I hate ultimatums, I don't think they are beneficial for anyone and you won't get what you want out of it. My husband too had told me that he wasn't sure he wanted to stay married. I like to think that he's lost himself for several reasons....and in the years since that devastating conversation I am constantly questioning myself, my relationship, everything. It is a horrible place to be. I think it's up to you to make the decision on what you want and go from there. Maybe it's more of if he isn't ultimately on board that you can't be in that relationship, maybe find out from him what he needs to get on board...it sounds like you are going through the motions of being a "wife"...but what about your relationship?


----------



## turnera (Jan 22, 2010)

What you REALLY mean is you are going to tell him you're moving forward with separating, and that he is free to change what he is doing if he wants you to change your mind. And if he doesn't, well, you'll know you're better off without him.


----------



## cdbaker (Nov 5, 2010)

Don't go for the ultimatum. I think you can do something similar that shows a degree of respect for him while allowing him to make the decision of what he wants to do based on the understanding of your position.
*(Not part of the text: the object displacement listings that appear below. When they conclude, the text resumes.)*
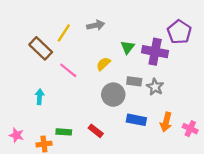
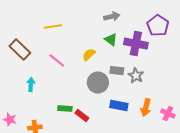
gray arrow: (96, 25) -> (112, 17), moved
yellow line: (64, 33) -> (53, 27), turned 48
green triangle: (128, 47) -> (111, 40), turned -32
brown rectangle: (41, 48) -> (20, 50), moved
green rectangle: (64, 132) -> (65, 109), moved

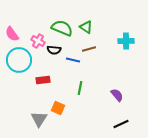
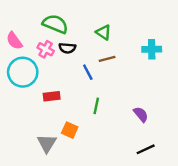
green semicircle: (62, 28) -> (55, 24), moved
black semicircle: (54, 50) -> (67, 48), moved
blue line: (73, 60) -> (88, 72), turned 48

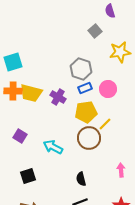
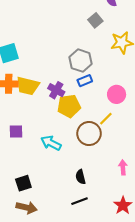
pink circle: (108, 89) -> (117, 94), moved
yellow pentagon: (86, 112) -> (69, 106), moved
purple square: (20, 136) -> (16, 131), turned -32
black square: (28, 176) -> (23, 183), moved

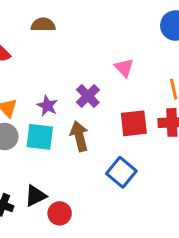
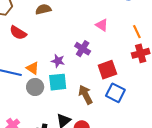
red square: (134, 123) -> (107, 70), moved
brown arrow: (79, 136) -> (85, 95), moved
Just sit down with him and, plainly and directly, without dancing around the scary words like unhappy, divorce, etc., tell him your position. That you are unhappy, that you are not willing to continue in the marriage the way things are right now. That you feel like he isn't committed to the marriage. Then explain that you would like to see the marriage be saved, but that can only happen if he is willing and capable of committing himself to the marriage 100%, in which case you will continue to be as well. If he is not willing and capable of committing himself 100%, then it is time to divorce. Make sure you actually tell him that. Then be ready to explain what a 100% commitment would look like from him. What kind of expectations would you have for him to show that he is committed?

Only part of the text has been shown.